By Steve Moran
A few weeks ago we published an article titled Advice from Some of the Best Minds in the Field by my friend Denise Boudreau-Scott that shared how a small group of remarkable senior living leaders recently gathered in Chicago for a day to work on creating extraordinary work cultures. My dream is that our senior living cultures become so compelling that senior living will be a more exciting and desirable place to work than Silicon Valley or Hollywood.
That day in Chicago will end up having a far reaching positive impact on the entire senior living culture. The first impact is that we will produce an e-book that will allow the entire industry access to some of the great discussions and ideas that flowed from that event.
The second and even more impactful impact is that Denise and I are launching an exclusive, invite-only, year-long initiative called Culture 2100 where we will gather a very small group of executive leaders from a maximum of ten organizations to do a deep dive into what a 21st century senior living culture could and should look like. It’s something that we’ve seen as a need in our field for years, but the gathering in Chicago unexpectedly made us realize: There’s no time to waste, this must happen now!
In a very critical way, this initiative will give the participating organizations a significant competitive edge in hiring and retaining the very best team members. The residual impact of creating a one-of-a-kind culture that differentiates their organization is significantly better bottom line results.

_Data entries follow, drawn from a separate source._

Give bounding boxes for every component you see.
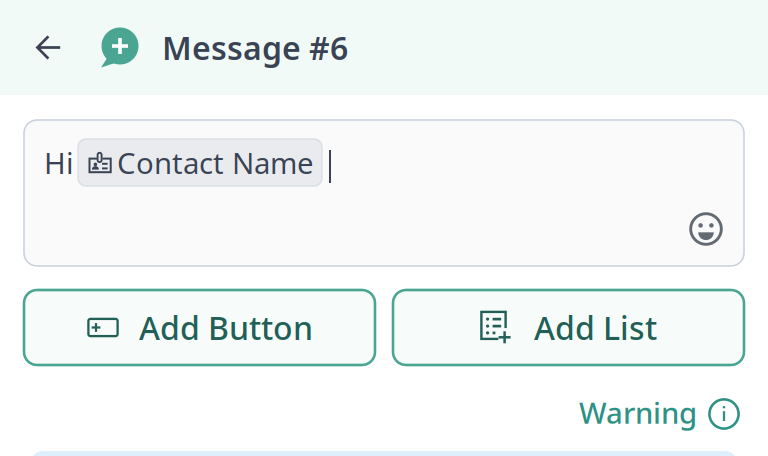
staticText: Hi xyxy=(44,143,74,182)
staticText: Contact Name xyxy=(117,143,314,182)
button[interactable]: Add List xyxy=(393,290,744,365)
button[interactable]: Contact Name xyxy=(78,139,322,186)
staticText: Warning xyxy=(579,393,697,432)
staticText: Add Button xyxy=(139,306,313,349)
button[interactable]: Back xyxy=(0,12,101,82)
button[interactable]: Add Button xyxy=(24,290,375,365)
button[interactable]: Insert emoji xyxy=(689,212,723,246)
staticText: Add List xyxy=(534,306,657,349)
button[interactable]: Warning xyxy=(579,387,740,438)
staticText: Message #6 xyxy=(162,26,348,69)
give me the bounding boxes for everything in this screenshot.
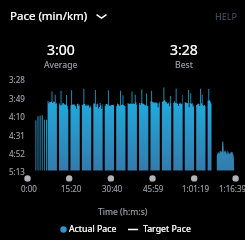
staticText: 5:13 (9, 166, 25, 177)
button[interactable]: Target Pace legend (128, 223, 190, 235)
staticText: 3:28 (170, 40, 198, 59)
staticText: 4:31 (9, 130, 25, 141)
staticText: Actual Pace (69, 223, 117, 235)
staticText: 3:28 (9, 74, 25, 85)
staticText: Average (44, 59, 78, 71)
staticText: 4:10 (9, 111, 25, 122)
staticText: 0:00 (21, 183, 37, 194)
staticText: 3:00 (47, 40, 75, 59)
staticText: 3:49 (9, 93, 25, 104)
button[interactable]: HELP (208, 5, 245, 27)
staticText: Pace (min/km) (10, 8, 88, 24)
button[interactable]: Pace (min/km) (8, 4, 110, 28)
staticText: 1:16:39 (219, 183, 245, 194)
staticText: Best (175, 59, 193, 71)
staticText: HELP (215, 10, 238, 22)
staticText: 1:01:19 (182, 183, 210, 194)
button[interactable]: Actual Pace legend (58, 223, 117, 235)
staticText: 30:40 (102, 183, 123, 194)
staticText: 15:20 (61, 183, 82, 194)
staticText: Target Pace (143, 223, 191, 235)
staticText: 45:59 (143, 183, 164, 194)
staticText: 4:52 (9, 148, 25, 159)
staticText: Time (h:m:s) (98, 206, 148, 218)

This group is committed to improving the field as a whole and we will share various lessons from what we learn.
What Do You Stand For?
As I have been thinking about how to support Culture 2100 in making the greatest impact in the participating organizations and the field, I keep coming back to the very basic question: What do organizations stand for? It is more than just a mission statement? Is it really about living your core values?
It might look like this:
Our Mission is . . . (insert your mission statement here).

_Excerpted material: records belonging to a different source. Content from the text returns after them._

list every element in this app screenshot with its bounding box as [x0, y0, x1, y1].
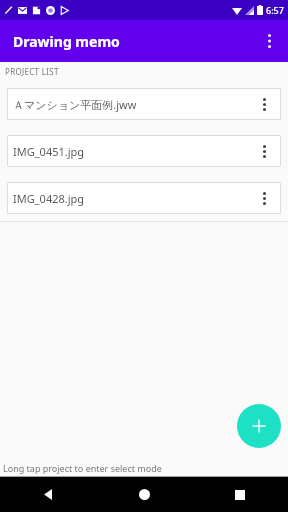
- button[interactable]: Item options: [252, 139, 276, 163]
- button[interactable]: Home: [96, 477, 192, 512]
- staticText: Drawing memo: [13, 32, 120, 51]
- staticText: Long tap project to enter select mode: [3, 462, 162, 474]
- button[interactable]: Add project: [237, 404, 281, 448]
- button[interactable]: Ａマンション平面例.jww: [7, 88, 281, 120]
- button[interactable]: Back: [0, 477, 96, 512]
- button[interactable]: Item options: [252, 92, 276, 116]
- staticText: PROJECT LIST: [5, 66, 59, 77]
- button[interactable]: Item options: [252, 186, 276, 210]
- staticText: Ａマンション平面例.jww: [13, 97, 137, 112]
- staticText: IMG_0428.jpg: [13, 191, 85, 206]
- button[interactable]: More options: [256, 28, 282, 54]
- button[interactable]: Recent apps: [192, 477, 288, 512]
- staticText: 6:57: [266, 4, 284, 16]
- button[interactable]: IMG_0428.jpg: [7, 182, 281, 214]
- button[interactable]: IMG_0451.jpg: [7, 135, 281, 167]
- staticText: IMG_0451.jpg: [13, 144, 85, 159]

The way we get there is: (Just some ideas)
We are committed to complete transparency even when things are not going well.

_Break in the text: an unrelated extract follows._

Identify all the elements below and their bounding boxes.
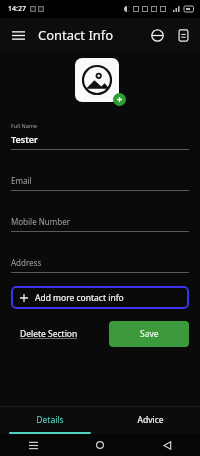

We believe in work/life balance.
We have each other’s back at all times.
We are committed to diversity in our team.
We will celebrate our differences in beliefs and never attack each other over individual beliefs.
We believe every team member is doing the best they can.
You might think of these as being like your GPS or traffic signs -- your core values that you never intentionally violate.
The Hardest Part
The hardest part of all of this is that as leaders we must walk the talk each and every day. I have heard way too many stories about organizations that claim one set of values and then their walk is something very different. When that happens it’s actually worse than not having a set of core values at all.
Don’t Get Me Wrong
We know that a perfect culture isn’t possible. But moving to a 21st century culture has to be much more than just a good idea if you are going to survive as an organization and if we are going to thrive as a field.
Does your organization have a set of core values? How do you model them each and every day?